Hmm. I might be able to do it via PermissionSet. I just need two PermissionSets, one to set up roles and one to set up users. Which means my chain of Pulumi projects to set up accounts so that Pulumi projects can deploy to them gets pretty unwieldy. I think I need three pre-project projects, run in a specific order. There's a really good case here for doing it by hand 🙂
Hmm again. This seems to be getting easier. I had assuming that this help text, from
aws sso login help
, was correct:
Please note that only one login
session can be active for a given SSO Session and creating multiple
profiles does not allow for multiple users to be authenticated against
the same SSO Session.
However, I've used
aws --profile acct1 sso login
followed by
aws --profile acct2 sso login
, then created aws.Provider instances using those two profiles, and it's working fine (so far).
Which will eliminate all my problems, I think.
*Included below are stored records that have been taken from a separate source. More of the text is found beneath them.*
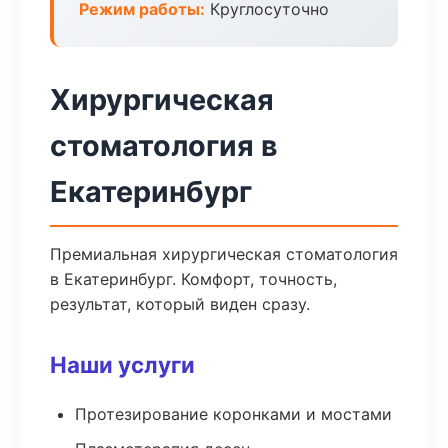
Режим работы:
Круглосуточно
Хирургическая
стоматология в
Екатеринбург
Премиальная хирургическая стоматология
в Екатеринбург. Комфорт, точность,
результат, который виден сразу.
Наши услуги
Протезирование коронками и мостами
I just need a switch statement in the chunk of code that creates my providers, and have different branches for SSO and OIDC.
I guess Pulumi is smarter than the shell/environment, and handles multiple SSO sessions nicely 🙂
Oh it's even easier. Because I'm using the same
[sso-session xyz]
section in both profiles, I'm actually only logged in once, with two profiles getting different keys. It just works, even via the AWS cli and shells, etc.